# TASK OBJECTIVE
Although the entries contain pictures, return everything else in them verbatim and omit the pictures.

# DATASET RECORDS
┄┄┄┄┄┄

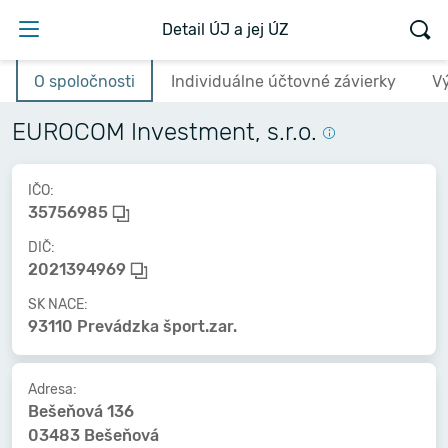
Detail ÚJ a jej ÚZ
O spoločnosti
Individuálne účtovné závierky
V
EUROCOM Investment, s.r.o.
IČO:
35756985
DIČ:
2021394969
SK NACE:
93110 Prevádzka šport.zar.
Adresa:
Bešeňová 136
03483 Bešeňová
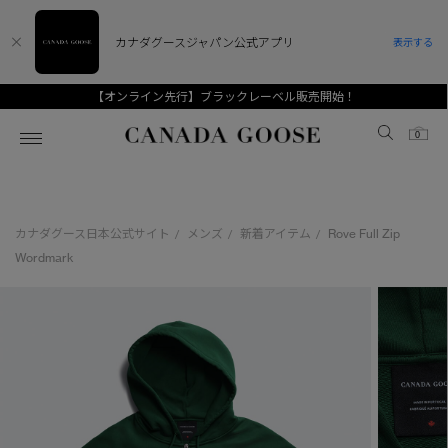
カナダグースジャパン公式アプリ
表示する
【オンライン先行】ブラックレーベル販売開始！
Canada Goose
0
ホーム
ホーム
ホーム
ホーム
ホーム
カナダグース日本公式サイト
メンズ
新着アイテム
Rove Full Zip
/
/
/
スノーグース
ウィメンズ TOP
メンズ TOP
キッズ TOP
Wordmark
ディスカバー
新着アイテム
新着アイテム
ベビー（0‐24ヵ月)
アンバサダー
ベストセラー
ベストセラー
キッズ（2‐7歳)
CANADA GOOSE Generationsは、アウター
スプリングコレクション
FW26コレクション
FW26コレクション
ユース（6＋歳)
ウェアの下取り・再販を通じて、長く愛される製
品の価値を受け継いでいきます。
サマー 26 コレクション
サマー 26 コレクション
コレクション
アーカイブの希少なピースもご覧いただけます。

┄┄┄┄┄┄

# RESULT OF THIS EXERCISE
Detail ÚJ a jej ÚZ
O spoločnosti
Individuálne účtovné závierky
V
EUROCOM Investment, s.r.o.
IČO:
35756985
DIČ:
2021394969
SK NACE:
93110 Prevádzka šport.zar.
Adresa:
Bešeňová 136
03483 Bešeňová
カナダグースジャパン公式アプリ
表示する
【オンライン先行】ブラックレーベル販売開始！
Canada Goose
0
ホーム
ホーム
ホーム
ホーム
ホーム
カナダグース日本公式サイト
メンズ
新着アイテム
Rove Full Zip
/
/
/
スノーグース
ウィメンズ TOP
メンズ TOP
キッズ TOP
Wordmark
ディスカバー
新着アイテム
新着アイテム
ベビー（0‐24ヵ月)
アンバサダー
ベストセラー
ベストセラー
キッズ（2‐7歳)
CANADA GOOSE Generationsは、アウター
スプリングコレクション
FW26コレクション
FW26コレクション
ユース（6＋歳)
ウェアの下取り・再販を通じて、長く愛される製
品の価値を受け継いでいきます。
サマー 26 コレクション
サマー 26 コレクション
コレクション
アーカイブの希少なピースもご覧いただけます。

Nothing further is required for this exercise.